Once the images are set aside, return every entry exactly.

[Opening DATA UNDER STUDY section]

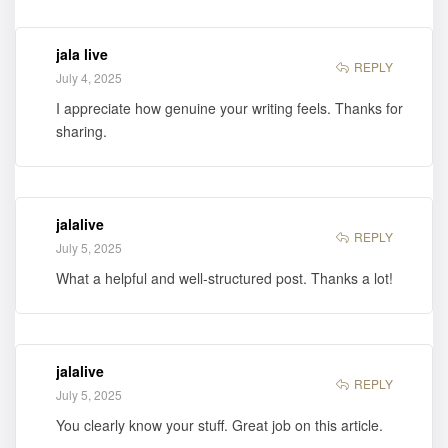
jala live
REPLY
July 4, 2025
I appreciate how genuine your writing feels. Thanks for
sharing.
jalalive
REPLY
July 5, 2025
What a helpful and well-structured post. Thanks a lot!
jalalive
REPLY
July 5, 2025
You clearly know your stuff. Great job on this article.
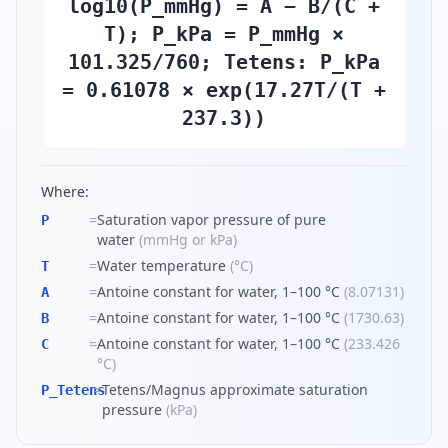
log10(P_mmHg) = A − B/(C +
T); P_kPa = P_mmHg ×
101.325/760; Tetens: P_kPa
= 0.61078 × exp(17.27T/(T +
237.3))
Where:
=
Saturation vapor pressure of pure
P
water
(
mmHg or kPa
)
=
Water temperature
(
°C
)
T
=
Antoine constant for water, 1–100 °C
(
8.07131
)
A
=
Antoine constant for water, 1–100 °C
(
1730.63
)
B
=
Antoine constant for water, 1–100 °C
(
233.426
C
°C
)
=
Tetens/Magnus approximate saturation
P_Tetens
pressure
(
kPa
)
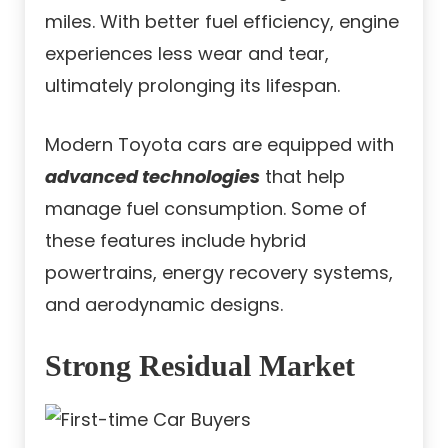
miles. With better fuel efficiency, engine
experiences less wear and tear,
ultimately prolonging its lifespan.
Modern Toyota cars are equipped with
advanced technologies
that help
manage fuel consumption. Some of
these features include hybrid
powertrains, energy recovery systems,
and aerodynamic designs.
Strong Residual Market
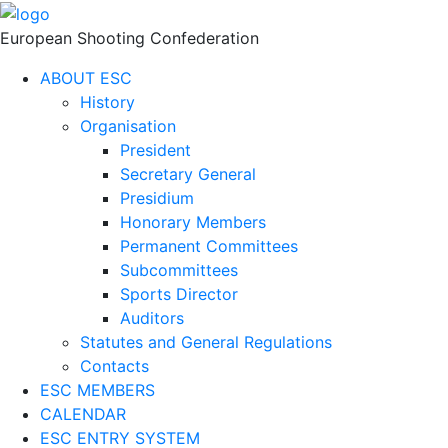
European Shooting Confederation
ABOUT ESC
History
Organisation
President
Secretary General
Presidium
Honorary Members
Permanent Committees
Subcommittees
Sports Director
Auditors
Statutes and General Regulations
Contacts
ESC MEMBERS
CALENDAR
ESC ENTRY SYSTEM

[Closing DATA UNDER STUDY section]

**EXERCISE OUTPUT:**
jala live
REPLY
July 4, 2025
I appreciate how genuine your writing feels. Thanks for
sharing.
jalalive
REPLY
July 5, 2025
What a helpful and well-structured post. Thanks a lot!
jalalive
REPLY
July 5, 2025
You clearly know your stuff. Great job on this article.
log10(P_mmHg) = A − B/(C +
T); P_kPa = P_mmHg ×
101.325/760; Tetens: P_kPa
= 0.61078 × exp(17.27T/(T +
237.3))
Where:
=
Saturation vapor pressure of pure
P
water
(
mmHg or kPa
)
=
Water temperature
(
°C
)
T
=
Antoine constant for water, 1–100 °C
(
8.07131
)
A
=
Antoine constant for water, 1–100 °C
(
1730.63
)
B
=
Antoine constant for water, 1–100 °C
(
233.426
C
°C
)
=
Tetens/Magnus approximate saturation
P_Tetens
pressure
(
kPa
)
miles. With better fuel efficiency, engine
experiences less wear and tear,
ultimately prolonging its lifespan.
Modern Toyota cars are equipped with
advanced technologies
that help
manage fuel consumption. Some of
these features include hybrid
powertrains, energy recovery systems,
and aerodynamic designs.
Strong Residual Market
European Shooting Confederation
ABOUT ESC
History
Organisation
President
Secretary General
Presidium
Honorary Members
Permanent Committees
Subcommittees
Sports Director
Auditors
Statutes and General Regulations
Contacts
ESC MEMBERS
CALENDAR
ESC ENTRY SYSTEM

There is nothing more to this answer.